A l’inverse du volume de lettres, l’envoi de colis a connu une croissance constante ces dernières années (voir graphique, échelle de droite), ce qui s’explique principalement par l’essor du commerce en ligne, mais la pression sur les marges est forte dans un marché du colis entièrement libéralisé. Cela se répercute sur le résultat d’exploitation, qui ne progresse pas. Il serait donc irréaliste d’espérer que la baisse des bénéfices sur le marché des lettres puisse être compensée par l’évolution positive des volumes sur le marché des colis. De plus, le réseau d’offices de poste a toujours fait des pertes, qui se chiffrent actuellement en centaines de millions.

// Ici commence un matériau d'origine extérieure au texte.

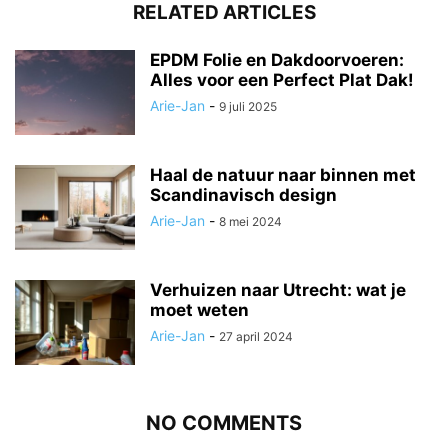
RELATED ARTICLES
EPDM Folie en Dakdoorvoeren:
Alles voor een Perfect Plat Dak!
Arie-Jan
-
9 juli 2025
Haal de natuur naar binnen met
Scandinavisch design
Arie-Jan
-
8 mei 2024
Verhuizen naar Utrecht: wat je
moet weten
Arie-Jan
-
27 april 2024
NO COMMENTS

Et cette situation ne changera pas : tant que la Poste ne sera pas en mesure de réformer en profondeur son réseau d’offices de poste sur la base de sa mission de service universel, on ne peut s’attendre à une amélioration décisive de la situation financière dans ce domaine.
Jusqu’à ce jour, Postfinance pouvait être qualifiée de véritable «vache à lait» de la Poste, avec une contribution de près de 550 millions de francs au résultat du groupe. Considérant le contexte persistant de taux bas, Postfinance est toutefois de plus en plus confrontée à l’interdiction politiquement imposée d’octroyer des prêts et des hypothèques : entre 2017 et 2018, le résultat d’exploitation s’est effondré de près de 300 millions de francs pour s’établir à un peu plus de 200 millions de francs. Et même chez Postfinance, compte tenu du cadre juridique actuel, une amélioration de la situation dans un avenir proche n’est pas envisageable. Les cars postaux n’appartiennent pas non plus à la catégorie «vaches à lait» et sont, comme on le sait depuis le scandale de Carpostal, soumis à une interdiction de réaliser des bénéfices.
Chronique d’une perte annoncée
En fin de compte, il semble que ce ne soit qu’une question de temps avant que le groupe Poste ne soit plus en mesure de financer par ses propres moyens le service universel qu’il fournit actuellement et qui représente 350-400 millions de francs par an, voire qu’il ne passe en zone déficitaire. Dans ce contexte, il est difficile de comprendre comment le Conseil fédéral, dans sa stratégie d’actionnaire adoptée en 2016, peut exiger de la Poste qu’elle garantisse durablement et augmente la valeur de l’entreprise et qu’elle réalise un rendement conforme à la branche dans tous ses secteurs d’activité. Il serait souhaitable que le Conseil fédéral revoie d’un œil critique le rôle qu’il a joué jusqu’ici en tant que propriétaire de la Poste et qu’il le développe. En effet, sans réformes profondes, il est à prévoir que la Poste ne puisse pas atteindre ces objectifs.
Dans l’immédiat, la stratégie d’actionnaire de la Confédération doit être adaptée pour tenir compte des évolutions réelles du marché. Les objectifs contradictoires doivent être éliminés. De plus, des objectifs de transformation clairs doivent être formulés.
Dans l’étude «Le service postal universel à l’ère du numérique», Avenir Suisse a montré en détail à quoi pourrait ressembler un programme de réforme de plus grande envergure pour la Poste, en abordant les problèmes (fondamentaux) et les défis mentionnés dans cet article.